Collected data entries:
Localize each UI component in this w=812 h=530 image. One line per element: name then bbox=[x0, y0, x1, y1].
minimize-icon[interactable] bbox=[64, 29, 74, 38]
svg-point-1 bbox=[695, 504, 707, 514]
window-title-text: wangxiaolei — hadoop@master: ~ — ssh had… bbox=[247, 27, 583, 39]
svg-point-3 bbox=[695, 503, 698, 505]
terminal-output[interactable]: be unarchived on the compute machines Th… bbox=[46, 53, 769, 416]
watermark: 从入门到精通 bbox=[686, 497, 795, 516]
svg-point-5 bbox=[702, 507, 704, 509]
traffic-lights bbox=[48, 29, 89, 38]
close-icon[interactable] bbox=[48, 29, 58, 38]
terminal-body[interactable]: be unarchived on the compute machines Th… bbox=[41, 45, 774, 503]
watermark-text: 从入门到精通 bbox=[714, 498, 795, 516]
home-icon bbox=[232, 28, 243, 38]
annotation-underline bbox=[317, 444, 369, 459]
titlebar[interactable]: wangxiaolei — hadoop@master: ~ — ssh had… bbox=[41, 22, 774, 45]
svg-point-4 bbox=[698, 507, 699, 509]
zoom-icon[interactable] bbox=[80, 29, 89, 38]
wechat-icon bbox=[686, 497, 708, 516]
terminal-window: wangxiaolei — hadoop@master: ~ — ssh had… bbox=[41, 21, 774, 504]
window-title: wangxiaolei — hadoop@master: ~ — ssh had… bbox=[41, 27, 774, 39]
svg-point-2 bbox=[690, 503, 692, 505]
...
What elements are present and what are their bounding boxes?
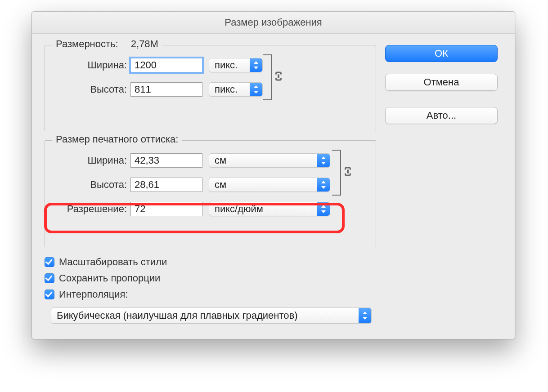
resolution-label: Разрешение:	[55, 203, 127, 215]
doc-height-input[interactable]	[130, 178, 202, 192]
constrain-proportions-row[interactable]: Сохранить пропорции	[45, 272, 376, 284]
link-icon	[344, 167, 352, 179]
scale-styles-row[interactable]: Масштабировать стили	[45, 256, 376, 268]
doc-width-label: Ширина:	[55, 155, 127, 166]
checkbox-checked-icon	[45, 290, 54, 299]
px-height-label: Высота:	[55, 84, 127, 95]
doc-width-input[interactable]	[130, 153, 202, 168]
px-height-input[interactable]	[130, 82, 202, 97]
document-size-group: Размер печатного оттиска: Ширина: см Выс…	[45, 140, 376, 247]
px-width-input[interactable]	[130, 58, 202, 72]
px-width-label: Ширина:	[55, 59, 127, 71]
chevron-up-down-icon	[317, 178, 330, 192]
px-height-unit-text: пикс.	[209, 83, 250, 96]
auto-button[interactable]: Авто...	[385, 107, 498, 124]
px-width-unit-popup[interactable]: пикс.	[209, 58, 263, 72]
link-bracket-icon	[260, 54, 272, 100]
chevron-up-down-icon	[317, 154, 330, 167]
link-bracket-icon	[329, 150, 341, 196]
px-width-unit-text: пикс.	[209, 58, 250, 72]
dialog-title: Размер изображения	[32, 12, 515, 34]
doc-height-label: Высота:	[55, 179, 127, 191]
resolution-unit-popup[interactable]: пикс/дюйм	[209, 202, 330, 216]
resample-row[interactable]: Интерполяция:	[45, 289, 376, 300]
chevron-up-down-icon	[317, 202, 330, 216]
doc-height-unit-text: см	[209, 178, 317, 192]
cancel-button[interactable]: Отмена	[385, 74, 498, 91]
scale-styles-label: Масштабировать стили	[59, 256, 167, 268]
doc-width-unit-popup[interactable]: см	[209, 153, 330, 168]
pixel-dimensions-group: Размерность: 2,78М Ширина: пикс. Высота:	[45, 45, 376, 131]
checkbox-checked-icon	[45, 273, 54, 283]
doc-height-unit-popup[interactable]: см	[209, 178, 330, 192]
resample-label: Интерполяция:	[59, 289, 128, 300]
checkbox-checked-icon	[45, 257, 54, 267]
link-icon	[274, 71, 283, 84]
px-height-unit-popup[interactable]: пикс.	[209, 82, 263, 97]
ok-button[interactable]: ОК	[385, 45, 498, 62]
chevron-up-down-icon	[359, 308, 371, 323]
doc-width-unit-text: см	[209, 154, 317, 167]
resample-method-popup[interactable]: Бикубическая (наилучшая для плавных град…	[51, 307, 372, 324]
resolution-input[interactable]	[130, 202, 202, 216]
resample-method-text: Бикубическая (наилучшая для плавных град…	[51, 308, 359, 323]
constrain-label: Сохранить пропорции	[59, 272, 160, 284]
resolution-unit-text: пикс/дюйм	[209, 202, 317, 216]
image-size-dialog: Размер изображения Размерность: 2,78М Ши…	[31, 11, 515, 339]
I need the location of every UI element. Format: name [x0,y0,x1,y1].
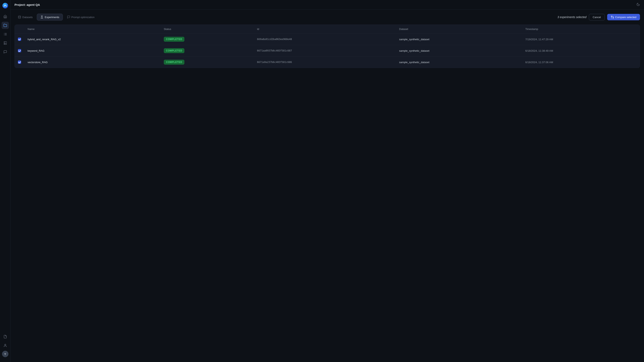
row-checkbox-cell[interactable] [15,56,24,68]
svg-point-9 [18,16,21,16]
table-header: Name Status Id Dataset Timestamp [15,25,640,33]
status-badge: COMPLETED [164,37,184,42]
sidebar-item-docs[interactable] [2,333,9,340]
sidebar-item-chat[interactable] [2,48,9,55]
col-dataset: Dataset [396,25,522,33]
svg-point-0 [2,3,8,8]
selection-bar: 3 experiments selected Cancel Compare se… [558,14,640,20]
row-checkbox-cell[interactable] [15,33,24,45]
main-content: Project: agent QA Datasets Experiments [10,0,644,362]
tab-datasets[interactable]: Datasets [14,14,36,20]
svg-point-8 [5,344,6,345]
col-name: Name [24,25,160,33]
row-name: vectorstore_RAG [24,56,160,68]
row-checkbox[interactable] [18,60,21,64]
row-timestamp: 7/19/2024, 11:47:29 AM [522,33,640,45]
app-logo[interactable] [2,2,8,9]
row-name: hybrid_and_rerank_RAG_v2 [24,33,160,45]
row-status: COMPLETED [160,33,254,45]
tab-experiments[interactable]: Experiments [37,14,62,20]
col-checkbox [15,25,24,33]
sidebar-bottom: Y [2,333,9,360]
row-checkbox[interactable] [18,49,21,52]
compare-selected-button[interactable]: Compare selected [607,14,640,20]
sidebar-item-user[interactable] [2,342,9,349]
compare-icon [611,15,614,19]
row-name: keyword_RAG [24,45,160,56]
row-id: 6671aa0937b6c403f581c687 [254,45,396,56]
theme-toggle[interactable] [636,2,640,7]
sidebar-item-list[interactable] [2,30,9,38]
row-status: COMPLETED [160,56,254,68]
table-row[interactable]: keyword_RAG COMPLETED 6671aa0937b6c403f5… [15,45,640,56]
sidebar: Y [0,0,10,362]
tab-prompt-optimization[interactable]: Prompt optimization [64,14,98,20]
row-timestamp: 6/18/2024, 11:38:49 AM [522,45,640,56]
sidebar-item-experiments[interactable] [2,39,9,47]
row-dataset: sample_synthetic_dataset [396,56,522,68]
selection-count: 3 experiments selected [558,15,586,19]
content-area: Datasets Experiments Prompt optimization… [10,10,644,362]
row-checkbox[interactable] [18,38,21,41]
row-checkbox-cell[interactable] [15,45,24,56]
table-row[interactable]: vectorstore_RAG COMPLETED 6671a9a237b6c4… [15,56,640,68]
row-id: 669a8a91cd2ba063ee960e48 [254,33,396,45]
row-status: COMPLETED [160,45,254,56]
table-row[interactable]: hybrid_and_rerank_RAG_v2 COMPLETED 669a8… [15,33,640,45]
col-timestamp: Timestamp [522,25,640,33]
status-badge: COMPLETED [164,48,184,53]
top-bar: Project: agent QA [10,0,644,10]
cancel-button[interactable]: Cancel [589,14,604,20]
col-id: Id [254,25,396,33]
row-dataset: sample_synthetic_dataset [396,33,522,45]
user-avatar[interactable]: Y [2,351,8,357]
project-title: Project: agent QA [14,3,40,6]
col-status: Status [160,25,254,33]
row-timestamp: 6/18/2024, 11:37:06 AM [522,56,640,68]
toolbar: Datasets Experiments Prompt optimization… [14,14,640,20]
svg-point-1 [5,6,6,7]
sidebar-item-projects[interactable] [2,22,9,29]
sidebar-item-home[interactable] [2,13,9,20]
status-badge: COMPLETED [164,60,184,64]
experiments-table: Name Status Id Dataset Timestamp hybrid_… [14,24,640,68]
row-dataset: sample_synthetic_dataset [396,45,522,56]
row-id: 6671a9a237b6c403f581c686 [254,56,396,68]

WORK REQUEST: Note each line above that holds "selected", then copy all of them.

EXERCISE OUTPUT:
selection-bar: 3 experiments selected Cancel Compare se… [558,14,640,20]
compare-selected-button[interactable]: Compare selected [607,14,640,20]
selection-count: 3 experiments selected [558,15,586,19]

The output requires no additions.